In a wardrobe at NTNU’s Department of Materials Science and Engineering, metallurgists Otto Lohne and Pål Ulseth have some unusual garments. They were made for Trondheim’s thousand-year anniversary in 1997. This was, in fact, when the two metallurgists were asked if they had anything professional to contribute to the celebration, something that could be interesting to watch.

Lohne thought immediately of coins, because he knew that Trondheim played an important role in the early production and use of coins in the realm, and he had also been involved with the chemical testing of coins from the archbishop’s workshop. He and his colleague Ulseth had done research on how the money was made (see separate article), and had no objection to wearing medieval clothes to show the public how coins were minted in the Archbishop’s Palace.

But the two researchers have only recently managed to reconstruct the whole process, from A to Z. Previously it was believed, for example, that the metal that was melted for coins was spread out on a plate and then stamped out, much like when you make flat cookies. But by using a microscope that shows the microstructure of the metal, researchers have now seen that the coins must have been cast in the form of a rod.

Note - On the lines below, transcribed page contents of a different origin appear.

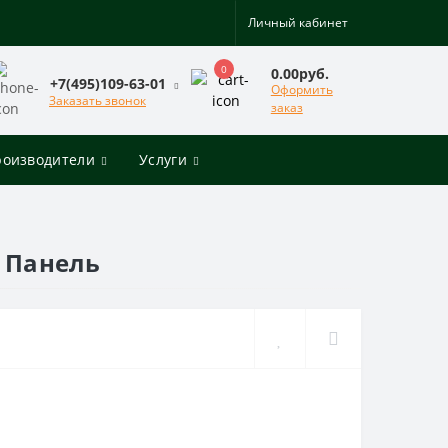
Личный кабинет
0
0.00руб.
+7(495)109-63-01
Оформить
Заказать звонок
заказ
роизводители
Услуги
 Панель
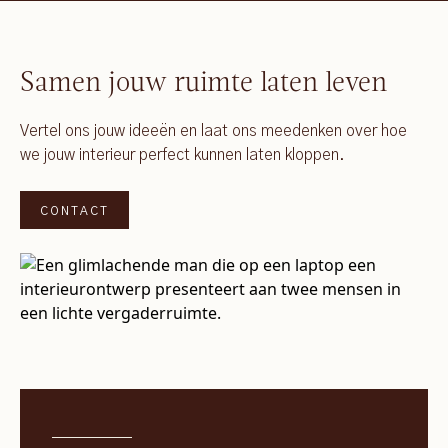
Samen jouw ruimte laten leven
Vertel ons jouw ideeën en laat ons meedenken over hoe
we jouw interieur perfect kunnen laten kloppen.
CONTACT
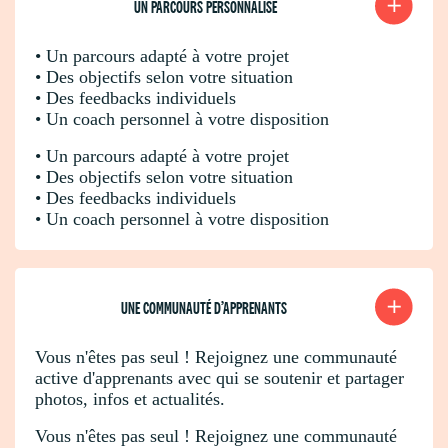
UN PARCOURS PERSONNALISÉ
• Un parcours adapté à votre projet
• Des objectifs selon votre situation
• Des feedbacks individuels
• Un coach personnel à votre disposition
• Un parcours adapté à votre projet
• Des objectifs selon votre situation
• Des feedbacks individuels
• Un coach personnel à votre disposition
UNE COMMUNAUTÉ D’APPRENANTS
Vous n'êtes pas seul ! Rejoignez une communauté
active d'apprenants avec qui se soutenir et partager
photos, infos et actualités.
Vous n'êtes pas seul ! Rejoignez une communauté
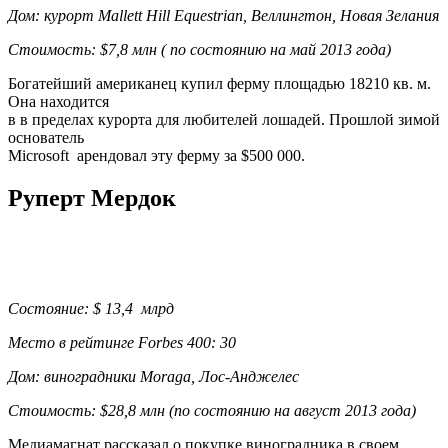
Дом: курорт Mallett Hill Equestrian, Веллингтон, Новая Зелания
Стоимость: $7,8 млн ( по состоянию на май 2013 года)
Богатейший американец купил ферму площадью 18210 кв. м.
Она находится
в в пределах курорта для любителей лошадей. Прошлой зимой
основатель
Microsoft арендовал эту ферму за $500 000.
Руперт Мердок
Состояние: $ 13,4 млрд
Место в рейтинге Forbes 400: 30
Дом: виноградники Moraga, Лос-Анджелес
Стоимость: $28,8 млн (по состоянию на август 2013 года)
Медиамагнат рассказал о покупке виноградника в своем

“We could also see that the rod could not have been cast in an iron form, but was cast either in soapstone or in sand,” explains Lohne.

The metallurgists have tested both metal pieces from the workshop and alloys they have created themselves, to figure out how the process worked. They have also tested all the production steps in their own laboratory.

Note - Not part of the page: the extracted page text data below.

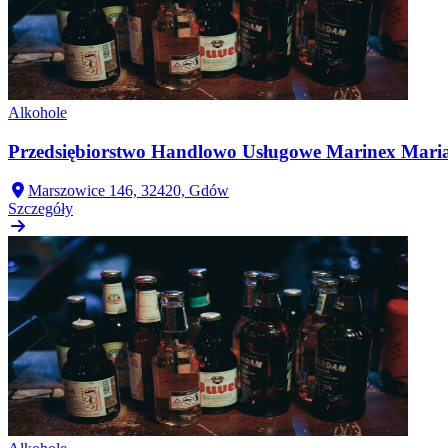
Alkohole
Przedsiębiorstwo Handlowo Usługowe Marinex Mar
Marszowice 146, 32420, Gdów
Szczegóły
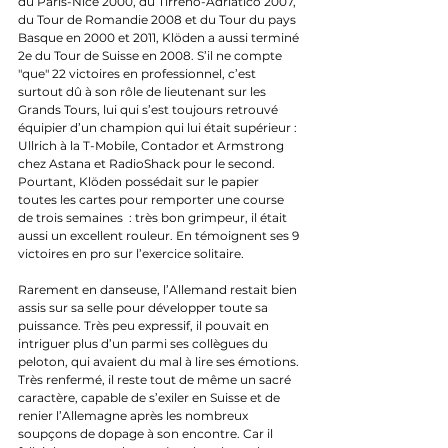
du Paris-Nice 2000, du Tirreno-Adriatico 2007, 
du Tour de Romandie 2008 et du Tour du pays 
Basque en 2000 et 2011, Klöden a aussi terminé 
2e du Tour de Suisse en 2008. S’il ne compte 
"que" 22 victoires en professionnel, c’est 
surtout dû à son rôle de lieutenant sur les 
Grands Tours, lui qui s’est toujours retrouvé 
équipier d’un champion qui lui était supérieur : 
Ullrich à la T-Mobile, Contador et Armstrong 
chez Astana et RadioShack pour le second. 
Pourtant, Klöden possédait sur le papier 
toutes les cartes pour remporter une course 
de trois semaines  : très bon grimpeur, il était 
aussi un excellent rouleur. En témoignent ses 9 
victoires en pro sur l’exercice solitaire.
Rarement en danseuse, l’Allemand restait bien 
assis sur sa selle pour développer toute sa 
puissance. Très peu expressif, il pouvait en 
intriguer plus d’un parmi ses collègues du 
peloton, qui avaient du mal à lire ses émotions. 
Très renfermé, il reste tout de même un sacré 
caractère, capable de s’exiler en Suisse et de 
renier l’Allemagne après les nombreux 
soupçons de dopage à son encontre. Car il 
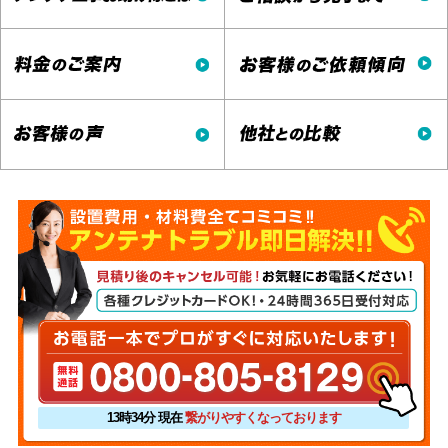
13時34分
現在
繋がりやすくなっております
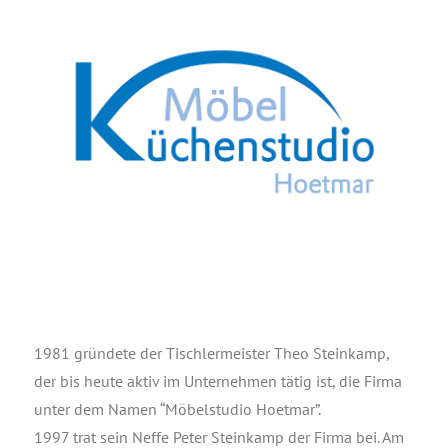
1981 grün­de­te der Tisch­ler­meis­ter Theo Stein­kamp,
der bis heu­te aktiv im Unter­neh­men tätig ist, die Fir­ma
unter dem Namen “Möbel­stu­dio Hoet­mar”.
1997 trat sein Nef­fe Peter Stein­kamp der Fir­ma bei. Am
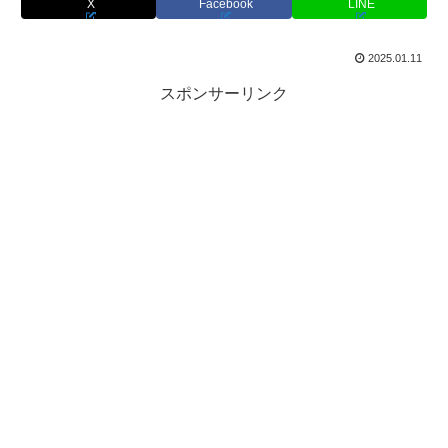
X
Facebook
LINE
2025.01.11
スポンサーリンク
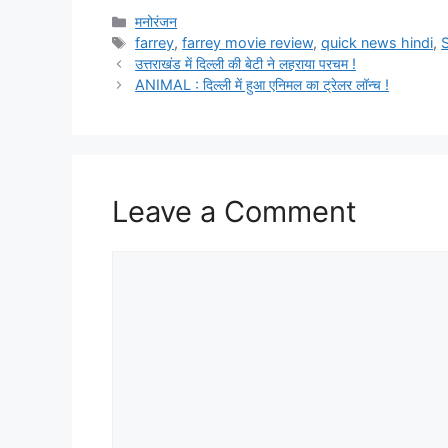
मनोरंजन
farrey
,
farrey movie review
,
quick news hindi
,
उत्तराखंड में दिल्ली की बेटी ने लहराया परचम !
ANIMAL : दिल्ली में हुआ एनिमल का ट्रेलर लॉन्च !
Leave a Comment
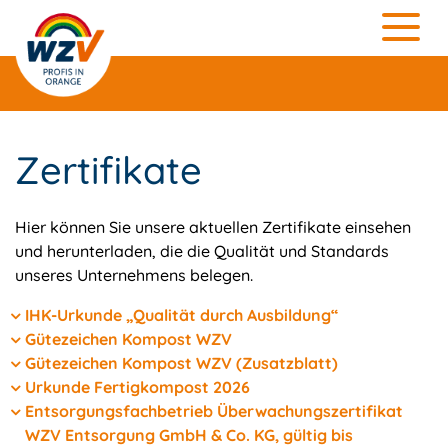
Zertifikate
Hier können Sie unsere aktuellen Zertifikate einsehen
und herunterladen, die die Qualität und Standards
unseres Unternehmens belegen.
IHK-Urkunde „Qualität durch Ausbildung“
Gütezeichen Kompost WZV
Gütezeichen Kompost WZV (Zusatzblatt)
Urkunde Fertigkompost 2026
Entsorgungsfachbetrieb Überwachungszertifikat
WZV Entsorgung GmbH & Co. KG, gültig bis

One of the results of the research was that the exhibition around the old yard had to be changed. Not all of the text was accurate after the metallurgists became involved, and not all the objects were in the right place or were described correctly.

“To find the original bits and pieces and put them together into a coherent process has never been done before us. But we had the advantage of the archaeologists’ previous work,” says Lohne.

Nidaros first and last

Norway’s coin history began in 995 when King Olav Tryggvason minted the first Norwegian pennies with his name. Ever since then, the right to mint coins has belonged to the king. In 1222, the archbishops were entitled to mint coins in the king’s name, “as long as they were God and the kingdom’s friends.”

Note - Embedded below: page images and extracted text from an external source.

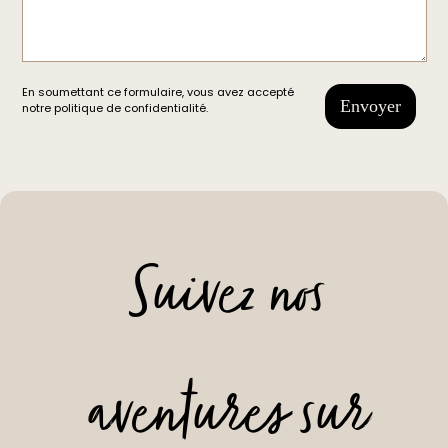
En soumettant ce formulaire, vous avez accepté
notre
politique de confidentialité
.
Suivez nos
aventures sur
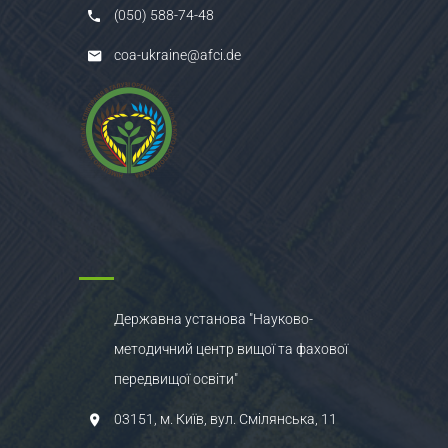
(050) 588-74-48
coa-ukraine@afci.de
Державна установа "Науково-
методичний центр вищої та фахової
передвищої освіти"
03151, м. Київ, вул. Смілянська, 11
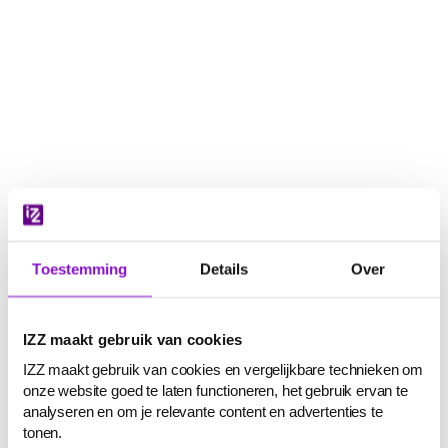
Navigatie
overslaan
Toestemming
Details
Over
IZZ maakt gebruik van cookies
IZZ maakt gebruik van cookies en vergelijkbare technieken om
onze website goed te laten functioneren, het gebruik ervan te
analyseren en om je relevante content en advertenties te
tonen.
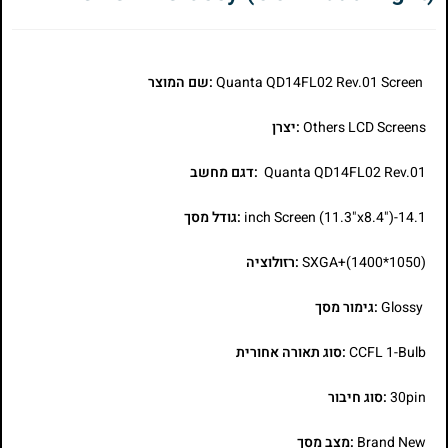
Quanta QD14FL02 Rev.01 Screen
:שם המוצר
Others LCD Screens
:יצרן
Quanta QD14FL02 Rev.01
:דגם מחשב
14.1-inch Screen (11.3"x8.4")
:גודל מסך
SXGA+(1400*1050)
:רזולוציה
Glossy
:גימור מסך
CCFL 1-Bulb
:סוג תאורה אחורית
30pin
:סוג חיבור
Brand New
:מצב מסך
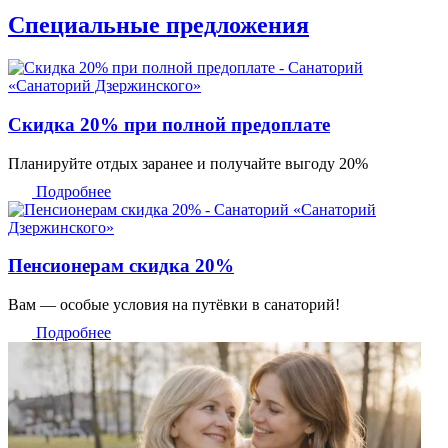
Специальные предложения
Скидка 20% при полной предоплате
Планируйте отдых заранее и получайте выгоду 20%
Подробнее
Пенсионерам скидка 20%
Вам — особые условия на путёвки в санаторий!
Подробнее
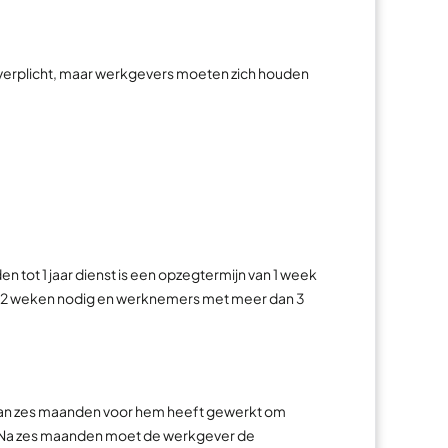
et verplicht, maar werkgevers moeten zich houden
 tot 1 jaar dienst is een opzegtermijn van 1 week
an 2 weken nodig en werknemers met meer dan 3
an zes maanden voor hem heeft gewerkt om
. Na zes maanden moet de werkgever de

This privilege was withdrawn in 1281, after a conflict between the archbishop and the king. There was a period when the king minted coins in Oslo, but between 1387 and 1483 there were definitely no coins minted in Norway.

The archbishops were eager to regain the right to mint coins, and in 1483 an agreement between King Hans and the Norwegian Council of the Realm stated that coins could be minted in Bergen, Oslo and Nidaros, in accordance with the ancient privilege accorded to the Nidaros Cathedral.

But a review of Norwegian coins and dies that have been identified from the period suggests that coins were probably not minted in Oslo at the time, nor were many minted in Bergen. Coins that were marked Moneta Norwei were not made in Oslo, as scientists previously believed, but at the Archbishop’s Palace in Nidaros. Almost all Norwegian coins from the early 1500s until the Reformation in 1537 were struck in the three small workshops here.

The right to mint coins was, in principle, the king’s and coins were marked with his name. But the last three Archbishops of Nidaros, Gaute Ivarsson, Erik Valkendorf and Olav Engelbrektsson, also marked coins with “archbishop” and their own symbols.

“We do not quite know whether the king at any time gave his blessing to this, or whether the archbishops were so strong that they did exactly what they themselves wanted. We are fairly confident that the king was not otherwise specifically concerned with the Norwegian coins. At that time, the big production was in Denmark,” says Risvaag.

Out in the world, both historians and metallurgists are following the research about the small coin workshop in the far north with great interest. The Royal Norwegian Society for Sciences and Letters has published an English-language book about the work called The Mint in the Nidaros Archbishop´s Palace. Coin production under Archbishop Gaute Ivarsson (1475-1510).